Updated: July 27, 2021 10:11 PM
Created: July 27, 2021 09:15 PM
As the Centers for Disease Control and Prevention revised recommendations Tuesday for COVID-19 safety precautions, Minnesota saw 14 counties listed by the CDC as areas that have “substantial" or "high" rates of new COVID cases.
The CDC said it used a combination of data to determine which counties across the country were considered to have substantial or high rates of new infections — most tied to the new delta variant of the virus.
Those two determinants are low vaccination rates coupled with a rise in new COVID cases.
Dr. Michael Osterholm, the director of the University of Minnesota Center for Infectious Disease Research and Policy, told 5 EYEWITNESS NEWS that Minnesota has done a very good job overall of getting people vaccinated. However, he said there are areas of the state they are watching closely to see what trends develop in the coming days and weeks.
“Minnesota has to feel good about what it’s done in regard to immunizations,” Osterholm said. “But the problem is we do have pockets within the state where we have low vaccination rates, and now these counties have not been highlighted yet because we haven’t seen transmissions, and the question we’re going to have to deal with over the coming days and weeks what do we do if we actually see those transmissions increase.”

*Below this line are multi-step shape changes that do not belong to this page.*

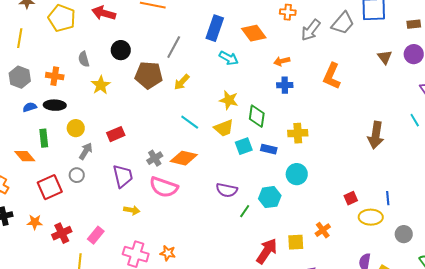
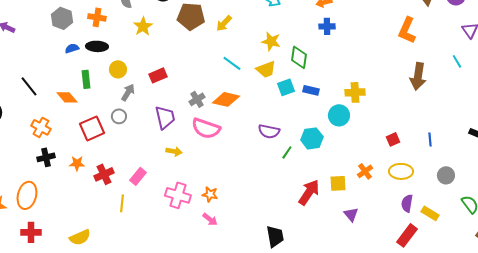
orange L-shape: (332, 76) -> (407, 30), moved
yellow cross: (298, 133) -> (355, 92), moved
yellow ellipse: (371, 217) -> (401, 171), moved

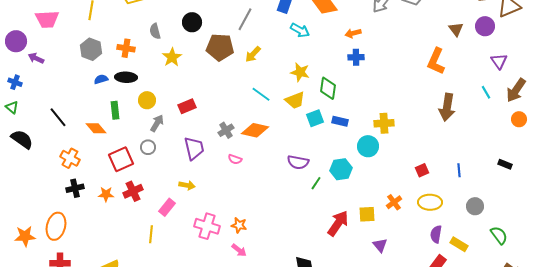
pink semicircle: (206, 128) -> (235, 159), size x0.5
yellow arrow: (174, 151) -> (187, 185), moved
red cross: (104, 174) -> (133, 191), moved

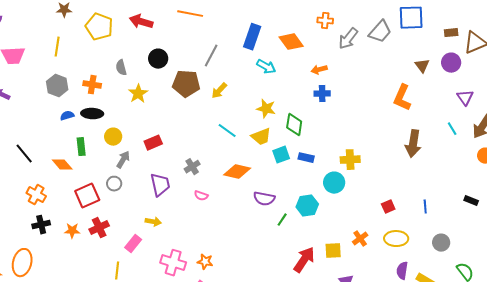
orange diamond: (255, 130) -> (237, 172), moved

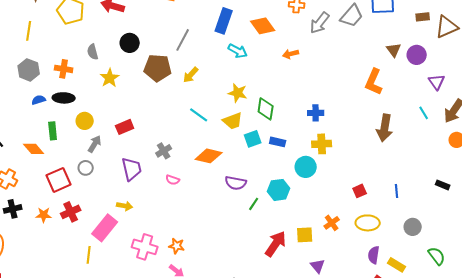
purple circle: (451, 63) -> (417, 55), moved
blue cross: (322, 94) -> (316, 113), moved
pink rectangle: (133, 244) -> (105, 228), size x1.5

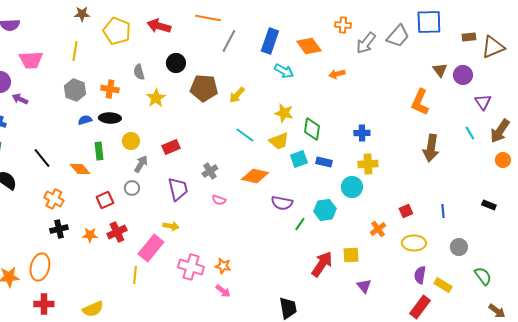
gray line: (183, 40) -> (229, 41), moved
red square: (59, 180) -> (105, 200), size x0.7
orange cross: (332, 223) -> (378, 229), moved

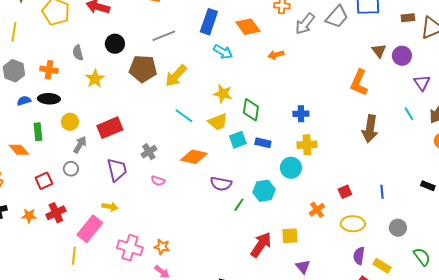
gray line: (229, 41) -> (164, 36), moved, turned 40
yellow arrow: (237, 95) -> (176, 76), size x1.4
red rectangle: (171, 147) -> (110, 128), size x1.4

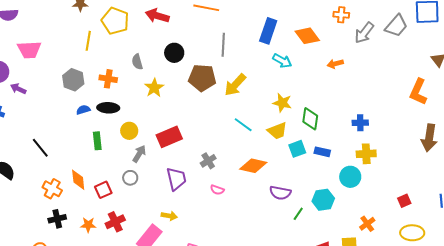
yellow line: (14, 32) -> (88, 41), moved
gray line: (164, 36) -> (223, 45), turned -65
orange diamond: (19, 150) -> (78, 180), moved, turned 35
orange cross: (317, 210) -> (367, 224), moved

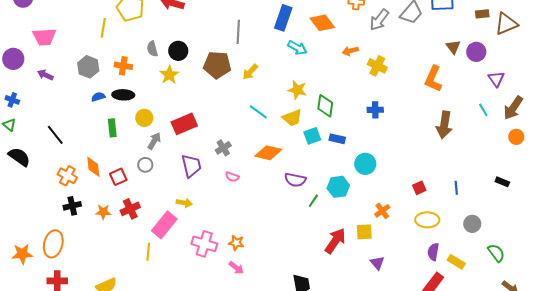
black circle: (174, 53) -> (178, 51), moved
yellow arrow: (235, 85) -> (250, 72), size x0.7
purple arrow: (18, 89) -> (45, 75), moved
yellow cross: (366, 154) -> (377, 66), moved, turned 30

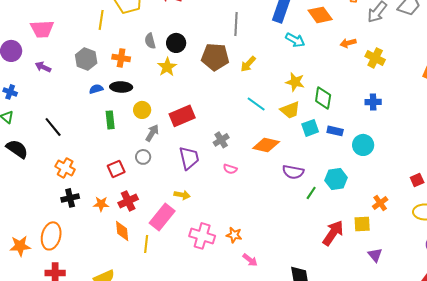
cyan circle: (365, 164) -> (363, 145), moved
orange diamond: (93, 167) -> (122, 231), moved
pink arrow: (236, 268) -> (250, 260), moved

As of Tuesday, the CDC identified 11 Minnesota counties as having "substantial" levels of community transmission: Cottonwood, Dodge, Isanti, Mille Lacs, Pope, Redwood, Roseau, Scott, Swift, Traverse and Waseca. Meanwhile, Lake, Lake of the Woods and Wilkin counties were all considered as having "high" levels of community transmission.
As far as the current 14 counties are concerned, Osterholm said, “I think the message we want to get across is we’re not done with this virus yet, and so this is really targeted at those counties where we are seeing this very high level of transmission and for which vaccinations are still very low.”
Osterholm also said the CDC’s new recommendations, which include the suggestion all teachers, staff and students wear masks when they return to school, are “corrected science.”
“So, data that showed a year ago that showed kids were only infrequently infected, or only infrequently transmitting the virus. We now know is not the case,” Osterholm said. “Again, these guidelines are really reflecting the science as we now have it today as we’ve learned over the course of recent weeks and months.”